Abrí los ojos sorprendido. Esperaba un dolor abrasador, un paulatino
entumecimiento de mis sentidos, empezando por el tacto y acabando por
la vista. Pero nada de eso pasó. Miré a mi pecho, iluminado por los
faros del coche y no vi ni rastro de sangre. ¿Dos disparos y han
fallado? ¿A tan poca distancia?
Dos
golpes sordos me obligaron a volverme. Los escoltas de Castelar
yacían en el suelo y una tercera figura armada se acercaba hacia
ellos desde una esquina que aún se mantenía en sombras.
El
hombre se agachó junto a los escoltas, tomó el pulso de sus cuellos
ensangrentados, recogió las pistolas y se levantó para mirarme.
Finalmente
reconocí ese cuerpo ancho, esas facciones rudas y esa sonrisa
cínica.
–¡Mauri!
¡Muchas gracias! ¡No sabría si vendrías! -voceó Carolina,
acercándose a mi exguardia de seguridad para abrazarlo.
–No
ha sido nada.

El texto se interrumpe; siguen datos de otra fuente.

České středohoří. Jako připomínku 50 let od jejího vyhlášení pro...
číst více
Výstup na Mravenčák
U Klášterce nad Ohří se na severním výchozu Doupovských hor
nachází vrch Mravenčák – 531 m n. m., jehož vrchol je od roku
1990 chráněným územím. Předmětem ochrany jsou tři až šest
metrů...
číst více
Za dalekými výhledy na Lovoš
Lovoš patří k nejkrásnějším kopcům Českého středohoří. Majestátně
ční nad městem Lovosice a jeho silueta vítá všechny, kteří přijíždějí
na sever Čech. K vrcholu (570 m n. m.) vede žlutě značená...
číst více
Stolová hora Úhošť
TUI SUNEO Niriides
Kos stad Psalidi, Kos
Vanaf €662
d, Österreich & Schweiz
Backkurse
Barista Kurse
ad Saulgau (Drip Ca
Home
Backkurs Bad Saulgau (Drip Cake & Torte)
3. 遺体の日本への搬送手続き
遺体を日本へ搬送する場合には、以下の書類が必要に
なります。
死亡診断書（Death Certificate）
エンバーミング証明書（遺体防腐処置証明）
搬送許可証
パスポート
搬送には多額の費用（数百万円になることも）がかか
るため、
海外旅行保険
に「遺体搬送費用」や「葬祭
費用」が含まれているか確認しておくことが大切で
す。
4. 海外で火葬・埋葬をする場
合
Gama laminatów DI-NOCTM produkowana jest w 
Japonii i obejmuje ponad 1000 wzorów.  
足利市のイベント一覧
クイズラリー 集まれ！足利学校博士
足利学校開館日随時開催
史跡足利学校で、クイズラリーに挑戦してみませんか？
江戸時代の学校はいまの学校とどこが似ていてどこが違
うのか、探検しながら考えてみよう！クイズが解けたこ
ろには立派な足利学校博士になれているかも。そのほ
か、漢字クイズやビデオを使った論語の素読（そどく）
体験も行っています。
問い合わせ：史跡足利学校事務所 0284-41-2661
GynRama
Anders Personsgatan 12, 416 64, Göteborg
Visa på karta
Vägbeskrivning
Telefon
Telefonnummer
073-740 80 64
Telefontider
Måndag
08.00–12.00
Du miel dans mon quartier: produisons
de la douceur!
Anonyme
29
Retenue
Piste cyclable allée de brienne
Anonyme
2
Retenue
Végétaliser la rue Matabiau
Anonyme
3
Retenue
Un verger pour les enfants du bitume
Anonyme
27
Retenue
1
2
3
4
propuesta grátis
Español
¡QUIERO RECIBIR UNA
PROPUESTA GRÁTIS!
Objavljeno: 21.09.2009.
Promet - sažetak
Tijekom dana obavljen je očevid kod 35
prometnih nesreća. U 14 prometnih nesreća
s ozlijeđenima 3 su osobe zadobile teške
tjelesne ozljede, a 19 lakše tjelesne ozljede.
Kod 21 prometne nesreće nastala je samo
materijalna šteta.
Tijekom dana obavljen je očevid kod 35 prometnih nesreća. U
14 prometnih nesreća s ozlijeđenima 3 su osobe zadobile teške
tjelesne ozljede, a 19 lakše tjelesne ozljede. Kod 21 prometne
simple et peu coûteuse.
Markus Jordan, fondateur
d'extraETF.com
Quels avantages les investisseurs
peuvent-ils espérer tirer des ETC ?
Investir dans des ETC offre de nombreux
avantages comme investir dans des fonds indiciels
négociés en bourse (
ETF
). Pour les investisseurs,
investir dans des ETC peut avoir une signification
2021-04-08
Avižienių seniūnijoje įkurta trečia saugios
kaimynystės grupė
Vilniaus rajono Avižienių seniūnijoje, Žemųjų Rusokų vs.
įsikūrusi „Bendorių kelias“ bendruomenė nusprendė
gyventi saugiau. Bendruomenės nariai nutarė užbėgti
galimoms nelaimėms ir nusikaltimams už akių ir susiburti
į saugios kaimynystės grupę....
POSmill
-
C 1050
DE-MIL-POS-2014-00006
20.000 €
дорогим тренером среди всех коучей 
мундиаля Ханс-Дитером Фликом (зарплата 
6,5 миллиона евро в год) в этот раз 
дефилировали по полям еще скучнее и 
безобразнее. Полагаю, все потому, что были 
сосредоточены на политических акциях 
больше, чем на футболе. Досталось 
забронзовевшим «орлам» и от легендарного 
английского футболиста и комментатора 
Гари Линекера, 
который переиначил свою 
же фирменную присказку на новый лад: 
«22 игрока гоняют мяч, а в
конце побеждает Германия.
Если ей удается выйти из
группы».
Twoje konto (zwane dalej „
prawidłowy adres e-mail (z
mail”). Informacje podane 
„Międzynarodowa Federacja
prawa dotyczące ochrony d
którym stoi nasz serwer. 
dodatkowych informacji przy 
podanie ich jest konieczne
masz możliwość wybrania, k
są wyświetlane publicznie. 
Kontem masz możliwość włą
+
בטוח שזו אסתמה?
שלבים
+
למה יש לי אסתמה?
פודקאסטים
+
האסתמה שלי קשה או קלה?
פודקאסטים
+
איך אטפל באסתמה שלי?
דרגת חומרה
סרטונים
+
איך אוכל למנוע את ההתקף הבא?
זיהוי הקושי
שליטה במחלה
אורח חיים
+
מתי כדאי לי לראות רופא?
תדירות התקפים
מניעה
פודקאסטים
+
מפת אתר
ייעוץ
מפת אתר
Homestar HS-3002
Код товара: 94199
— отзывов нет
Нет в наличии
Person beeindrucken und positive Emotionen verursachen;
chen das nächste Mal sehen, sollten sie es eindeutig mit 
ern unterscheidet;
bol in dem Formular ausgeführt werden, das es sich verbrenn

Le tenía ganas a estos cabrones -respondió con su voz
ronca-. Si quieres, Jaime, entro y termino el trabajo con Castelar...
Abracé
a Mauricio y le dije que no hacía falta. Como pago de sus servicios,
le volví a contratar y le regalé el Mercedes.
–Eso
sí, Mauri, me tienes que prometer algo si te contrato... -dije,
antes de que se metiera en el coche.
–Dime.
–Si
vuelvo a apuntarme a una timba de póquer, me das un derechazo de los
tuyos.
Tras
una sincera carcajada, Mauricio asintió y arrancó el coche.
–¿Así
que vas a dejar el póquer? -me preguntó mi chica ya los dos solos
en nuestro coche.
–Creo
que sí. Mis días de jugador han terminado.
–¿Vas
a ser capaz de dejarlo?
–¿Te
apuestas algo? -pregunté.
Ambos
sonreímos y volvimos a casa con nuestros maletines.